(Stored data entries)

"""

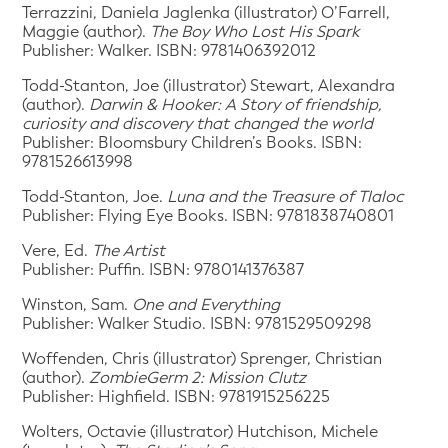
Terrazzini, Daniela Jaglenka (illustrator) O’Farrell,
Maggie (author).
The Boy Who Lost His Spark
Publisher: Walker. ISBN: 9781406392012
Todd-Stanton, Joe (illustrator) Stewart, Alexandra
(author).
Darwin & Hooker: A Story of friendship,
curiosity and discovery that changed the world
Publisher: Bloomsbury Children’s Books. ISBN:
9781526613998
Todd-Stanton, Joe.
Luna and the Treasure of Tlaloc
Publisher: Flying Eye Books. ISBN: 9781838740801
Vere, Ed.
The Artist
Publisher: Puffin. ISBN: 9780141376387
Winston, Sam.
One and Everything
Publisher: Walker Studio. ISBN: 9781529509298
Woffenden, Chris (illustrator) Sprenger, Christian
(author).
ZombieGerm 2: Mission Clutz
Publisher: Highfield. ISBN: 9781915256225
Wolters, Octavie (illustrator) Hutchison, Michele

"""

**ASSIGNMENT**
The entries above need to be transcribed exactly, with the images left out.

**YOUR RESPONSE**
Terrazzini, Daniela Jaglenka (illustrator) O’Farrell,
Maggie (author).
The Boy Who Lost His Spark
Publisher: Walker. ISBN: 9781406392012
Todd-Stanton, Joe (illustrator) Stewart, Alexandra
(author).
Darwin & Hooker: A Story of friendship,
curiosity and discovery that changed the world
Publisher: Bloomsbury Children’s Books. ISBN:
9781526613998
Todd-Stanton, Joe.
Luna and the Treasure of Tlaloc
Publisher: Flying Eye Books. ISBN: 9781838740801
Vere, Ed.
The Artist
Publisher: Puffin. ISBN: 9780141376387
Winston, Sam.
One and Everything
Publisher: Walker Studio. ISBN: 9781529509298
Woffenden, Chris (illustrator) Sprenger, Christian
(author).
ZombieGerm 2: Mission Clutz
Publisher: Highfield. ISBN: 9781915256225
Wolters, Octavie (illustrator) Hutchison, Michele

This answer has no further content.